Illustrations by Robin Ha
When illustrator Robin Ha moved from bustling Seoul, South Korea to Huntsville, Alabama at age 14, the relocation was like losing her senses.
“I was [practically] friendless,” said Ha, now 35 and living in Falls Church, Virginia. “My school didn’t have any English as Second Language classes because I was the only one who couldn’t speak English. I came from Seoul with millions of people and, to me, Huntsville was just fields. One of the hardest things was that in Seoul, I just could run down the street and buy manwha (comics). But it was impossible to find Korean comics there.” Forced to sink or swim with a new language, she picked up English in six months but spent much of her time doodling and slowly befriending the few schoolmates who were enthusiasts of Japanese manga comics in the mid-1990s.
Once isolated as a teen in Alabama, Ha began cooking for her friends as a young adult — many of them, like her, art-school alums and creatives who were strapped for time and cash. And now, more than 20 years after Ha’s emigration and a career in textile and graphic design, the comic book has become her medium and a way to interpret Korean cooking to American audiences.
For her new book Cook Korean! (Ten Speed Press, $19.99), Ha developed and and illustrated about 70 recipes from the Korean peninsula. They range from the iconic Napa cabbage or paechu kimchi to less familiar dishes: chayote pickles, porridges of pumpkin or sweet red beans, and a soybean-sprout soup that’s a common morning meal. It’s a longer and more fully realized vision of Ha’s Banchan in 2 Plates tumblr, where she’s illustrated favorite recipes from Korean chive salad to the Caribbean-inflected coconut-curry tilapia.
Ha’s comic is an accessible entry into Korean cuisine, which had until recently lagged in popularity behind restaurant Japanese and Chinese fare. But now, kimchi is heralded by food literati as a celebrated topping during the continuing burger boom. Lettuce wraps take a page from Korean ssam wraps — grilled meats often cradled in perilla leaves that, if we use winespeak, have notes of mint and anise. And chefs of Korean descent such as Momofuku’s David Chang and Roy Choi have been bringing Korean-inspired spicy flavors to their restaurants and food trucks.
Cook Korean! — which is described as a comic book with recipes — is Ha’s effort to introduce her brand of Korean food as a contemporary convenience food. Of course, convenience is relative. The kimchi isn’t buried and fermented for months in earthenware containers, as of old, or bought in the store like many Koreans do.
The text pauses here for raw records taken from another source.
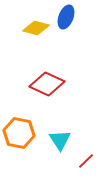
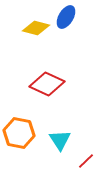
blue ellipse: rotated 10 degrees clockwise
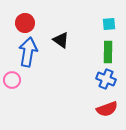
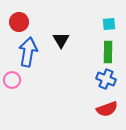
red circle: moved 6 px left, 1 px up
black triangle: rotated 24 degrees clockwise
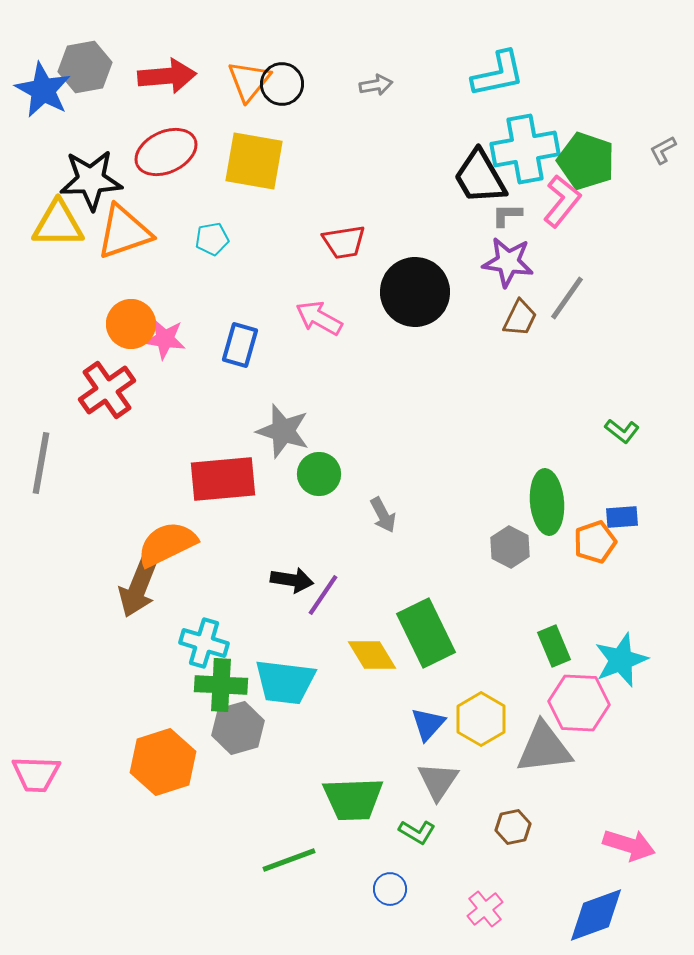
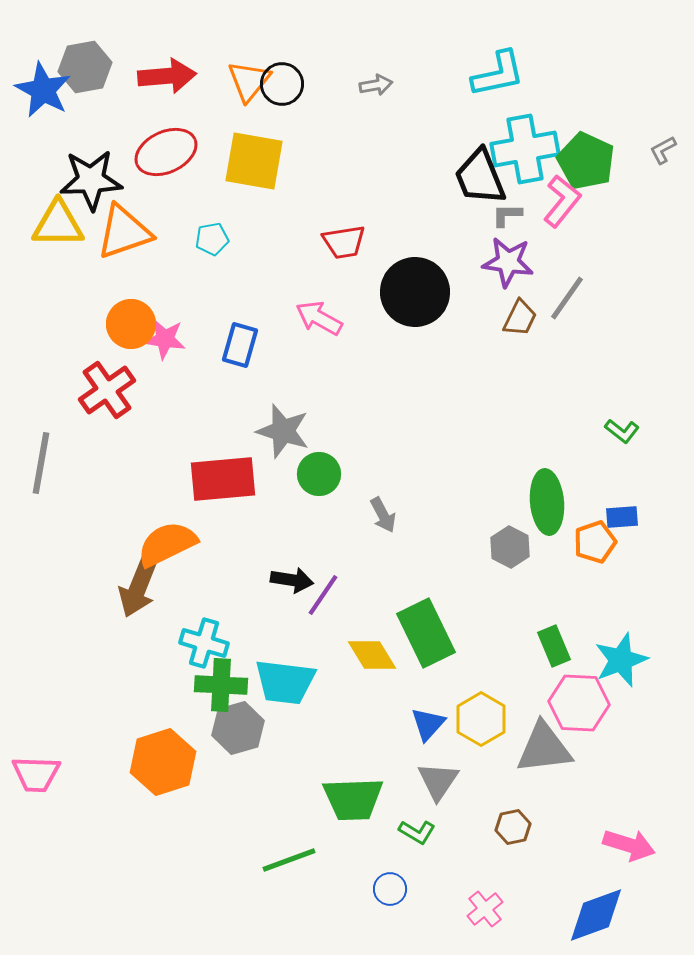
green pentagon at (586, 161): rotated 6 degrees clockwise
black trapezoid at (480, 177): rotated 8 degrees clockwise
Ha makes many varieties of the legendary fermented fruit or vegetable dish at home in quickie versions that can be prepared and consumed in as little as a day.
“Korean cooking is really not fussy,” she said. “I can’t think of a time I’ve used an oven. If you have a big pan, a cutting board and the ingredients, all you need is fire or a stove, and it doesn’t take that much time. I think it’s the perfect food for any modern-era citizen, whether you are Korean or not. People have this weird idea about Korean food, that it’s very complex to make.”
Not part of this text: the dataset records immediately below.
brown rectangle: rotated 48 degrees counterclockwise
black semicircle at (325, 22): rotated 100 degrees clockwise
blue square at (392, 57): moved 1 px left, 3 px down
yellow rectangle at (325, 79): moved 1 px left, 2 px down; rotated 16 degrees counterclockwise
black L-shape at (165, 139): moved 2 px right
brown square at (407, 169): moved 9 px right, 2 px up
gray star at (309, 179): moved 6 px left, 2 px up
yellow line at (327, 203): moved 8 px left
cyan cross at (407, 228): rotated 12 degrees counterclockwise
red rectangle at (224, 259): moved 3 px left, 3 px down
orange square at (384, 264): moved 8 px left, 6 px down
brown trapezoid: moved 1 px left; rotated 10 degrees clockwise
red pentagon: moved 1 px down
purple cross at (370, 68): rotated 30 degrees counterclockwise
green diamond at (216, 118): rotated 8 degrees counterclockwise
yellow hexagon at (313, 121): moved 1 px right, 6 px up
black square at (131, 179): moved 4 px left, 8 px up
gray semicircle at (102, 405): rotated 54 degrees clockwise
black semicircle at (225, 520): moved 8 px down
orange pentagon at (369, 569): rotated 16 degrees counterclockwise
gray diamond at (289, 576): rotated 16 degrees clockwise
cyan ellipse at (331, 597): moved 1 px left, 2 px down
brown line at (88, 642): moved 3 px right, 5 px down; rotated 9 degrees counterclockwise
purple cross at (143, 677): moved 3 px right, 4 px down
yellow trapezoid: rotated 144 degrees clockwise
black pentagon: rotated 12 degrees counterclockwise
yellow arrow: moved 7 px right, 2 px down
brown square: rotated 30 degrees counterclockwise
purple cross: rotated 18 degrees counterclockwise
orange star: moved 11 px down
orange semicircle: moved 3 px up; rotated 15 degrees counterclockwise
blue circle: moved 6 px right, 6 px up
That misconception may partly stem from the food’s distinct flavor profile. This fare is not for the milquetoast palate. Even with regional variety, it has a penchant for the peppery and the pungent; a fondness for offal; and its own seafood-and barbecue-rich take on surf and turf.
“It’s very bold. Koreans are good at preserving foods, we’re surrounded by sea and mountains, and we didn’t have enough meat or grain go around. So Korean people have found a way to use every part of the animal, the wheat growing on the side of the road, and things that other people won’t eat. And while people think our food is just about those meat dishes [in Korean barbecue], you can get a full-sized dinner of vegetable dishes in the array of banchan that defy the concept of the side dish as a mere accessory to the entrée.”